“Leo, what the hell happened up there? Why did you run off?” Melody said.
“I—it was nothing. I just wasn’t that hungry,” I said, and my stomach chose that moment to betray me and grumble in protest.
“Then why are you both flustered? Do you know Dawson Eldred?” she asked.
“No,” I answered before my body betrayed the real answer, too, and I tried to close the door, but Melody slapped her hand against it.
“This is a very expensive door, so I’d rather you didn’t slam it. Besides, it’s rude to close the door on someone when they’re not done talking to you. Mom taught you better,” she said.
I apologized and propped the door open again.
“Are you going to tell me what happened?” she asked.
“I don’t know,” I answered her honestly.
A bell rang outside the room, and Melody turned to look at the end of the corridor.
“Someone’s at reception, so I’ve gotta go, but we’re not done here, little lion. You will tell me what’s going on between you two later.”
Melody raised her finger in my face, and only when I accepted did she turn around to leave.
I closed the door and took slow steps toward the bed and collapsed on it. When my face hit the mattress and my mouth was muffled by the comforter, I let out a growl.
Dawson knew how to get my worst self out in the open. I should have said something. That asshole had insulted me, and my response was to run off like a sulking child instead of standing my ground. This wasmyhometown. He didn’t get to win in Cedarwood Beach.
Dawson fucking Eldred. What were the chances of bumping into him here of all places?
The traitor that broke my heart.
Memories of my early adult life came rushing in. Attending masterclasses from big theatre veterans at drama school. The intense workouts at the dance studio. The singing coaches. The competition. It had been an amazing time in my life. An innocent time. A time that I was allowed to be myself and explore who I was. Remembering those years should make me smile. Those memories would be the best of my life if Dawson hadn't infected them with his poison.
I remembered it as if it were yesterday. Meeting him on the first day. His tall physique, blond hair, blue eyes. It made me drool. Even now as a thirty-eight-year-old man, the image of young Dawson made me feel like a pubescent schoolboy.
I’d never felt like this before. So completely infatuated with someone that every one of my waking moments was stolen by the thought of him.
After growing up in a small town where everyone kept to themselves trying not to upset the status quo or be the ridicule of the grapevine, Dawson had been like a breath of fresh air in my life.
Sharing classes and moments with a guy who was so unashamedly himself had given younger me the confidence I’d needed to be myself.
It was true, we'd never had a friendship, at least none that was reciprocated, but we'd been close. Until, of course, we'd started sleeping together. Then we grew closer.
Which is why his betrayal stung even more. I’d never forgotten what Dawson did back then. And I’d never forgiven him. It had been a blessing not seeing him since we left drama school at twenty-one. I couldn't stand the sight of the guy.

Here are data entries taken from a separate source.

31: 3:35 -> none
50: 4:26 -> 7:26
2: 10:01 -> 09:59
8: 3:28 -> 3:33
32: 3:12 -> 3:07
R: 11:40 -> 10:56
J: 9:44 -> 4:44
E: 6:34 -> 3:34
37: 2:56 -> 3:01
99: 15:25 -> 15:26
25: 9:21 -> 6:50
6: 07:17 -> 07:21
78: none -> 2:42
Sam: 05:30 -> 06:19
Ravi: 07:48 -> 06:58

It still hurt as if it had just happened. His empty promises. Putting his career over me. Two decades later and the pain was still as raw as it was back then. But I guess I’d learned a very important life lesson, and I should be grateful to him for that.
Do not trust anyone.
Had that helped me in life? If my relationship with my band members was any indication, no. It hadn't helped.

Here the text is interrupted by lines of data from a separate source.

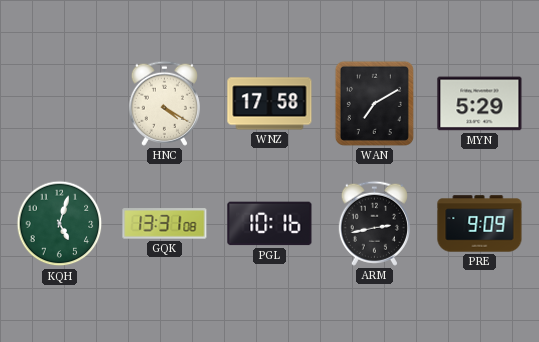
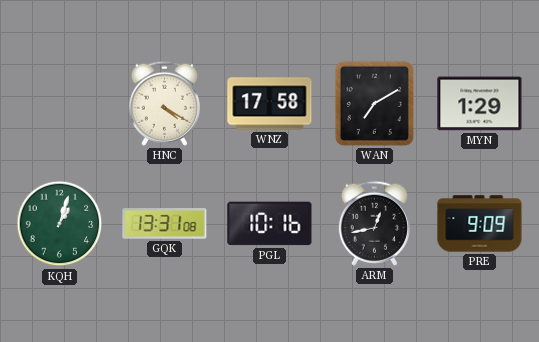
MYN: 5:29 -> 1:29
KQH: 5:03 -> 1:03
ARM: 2:43 -> 12:43
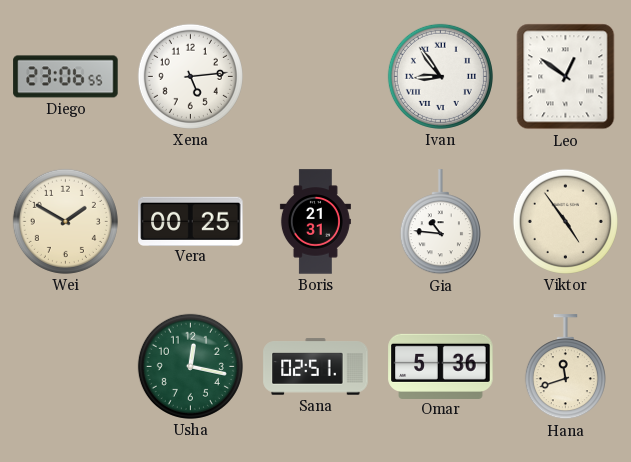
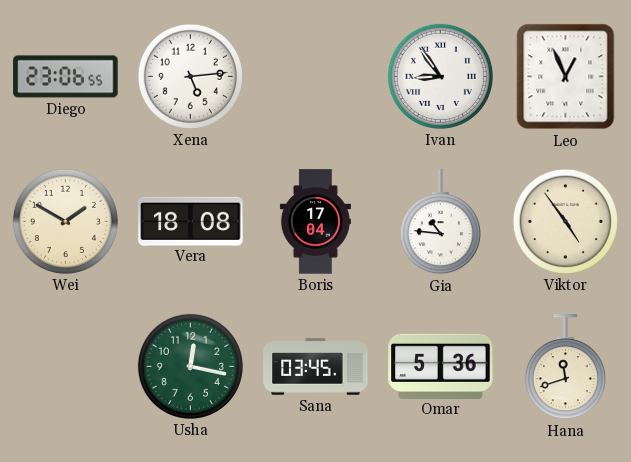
Leo: 12:51 -> 12:56
Vera: 00:25 -> 18:08
Boris: 21:31 -> 17:04
Sana: 02:51 -> 03:45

I lifted my head off the bed and took another breath. I couldn’t let this happen to me again. Let the negative emotions take over me and put me through the wringer. I couldn’t risk it.

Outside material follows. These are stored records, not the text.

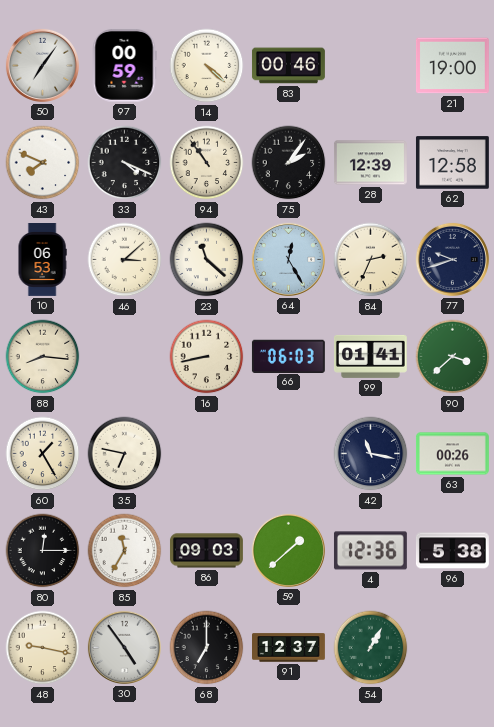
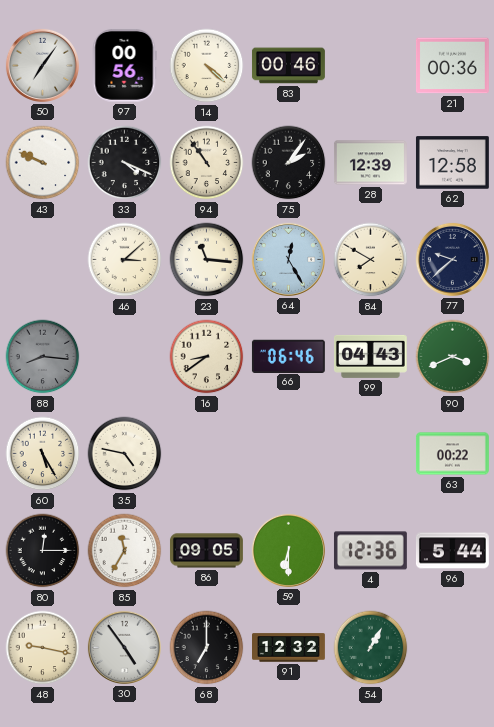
97: 00:59 -> 00:56
21: 19:00 -> 00:36
43: 7:49 -> 9:49
10: 06:53 -> none
23: 11:22 -> 11:16
84: 2:34 -> 7:50
77: 9:42 -> 9:38
88 dial: cream -> grey
16: 8:43 -> 8:39
66: 06:03 -> 06:46
99: 01:41 -> 04:43
90: 3:38 -> 3:41
60: 1:25 -> 5:25
35: 6:47 -> 4:47
42: 11:17 -> none
63: 00:26 -> 00:22
86: 09:03 -> 09:05
59: 1:38 -> 6:30
96: 5:38 -> 5:44
91: 12:37 -> 12:32
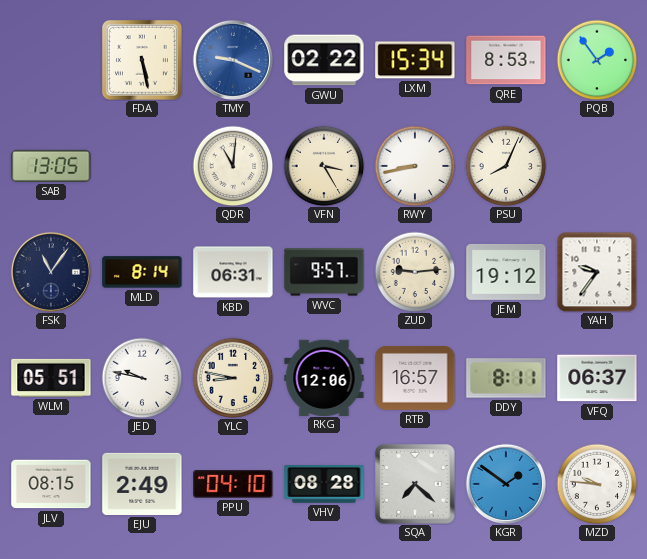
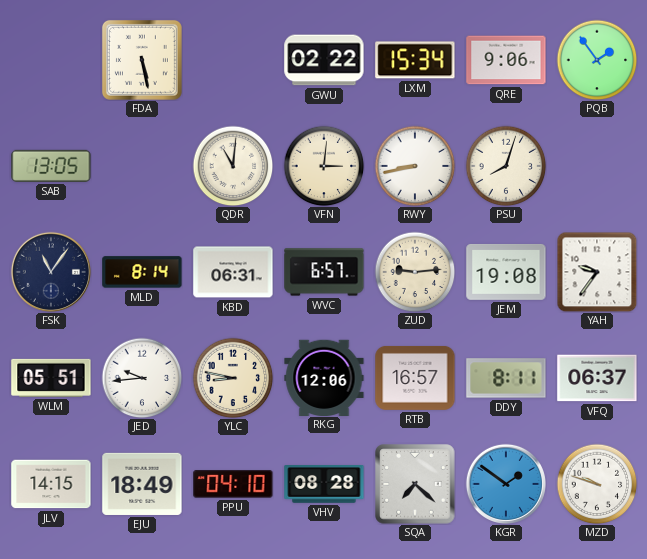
TMY: 9:19 -> none
QRE: 8:53 -> 9:06
VFN: 3:25 -> 3:01
PSU: 8:04 -> 8:03
WVC: 9:57 -> 6:57
JEM: 19:12 -> 19:08
JED: 9:47 -> 9:44
JLV: 08:15 -> 14:15
EJU: 2:49 -> 18:49
MZD: 9:46 -> 9:48
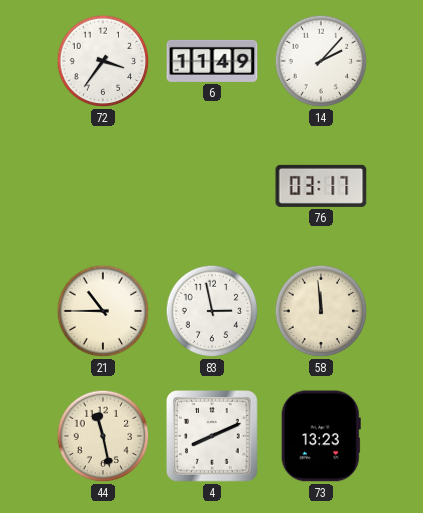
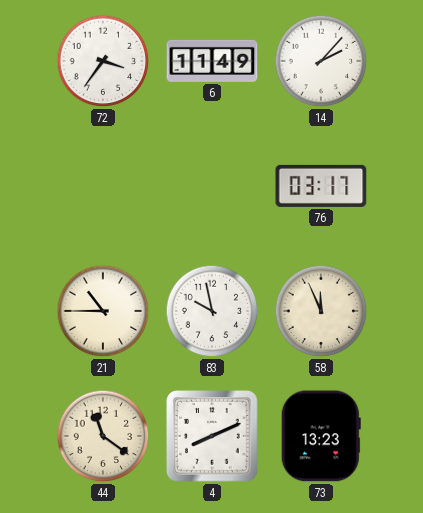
83: 2:58 -> 9:58
58: 11:59 -> 11:56
44: 11:28 -> 11:21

If I let the negativity in, there was a risk of the cravings returning, and anything I used to keep them at bay, be it yoga or meditation, it all went out the window and I was at war with myself anew.
I’d always been more of a spiritual guy than a religious person, unlike my family, but I hadn't fully appreciated the power of spirituality until I had taken the step to accepting my addiction problems, and it was my beliefs and practices that had helped me get back on my feet, stronger than ever.
Of course, that hadn't been easy, either. And my rocky relationship with the rest of One Shot had made it even harder. While they supported me getting better and fighting my demons, they had their own, and it had become quite obvious they'd had enough of me.
The fact that they’d been raging religious homophobes had never helped. It had always kept our friendship on a superficial level, and everyone put up with me because of the fame it brought them. I was the voice of One Shot, and no one could deny it.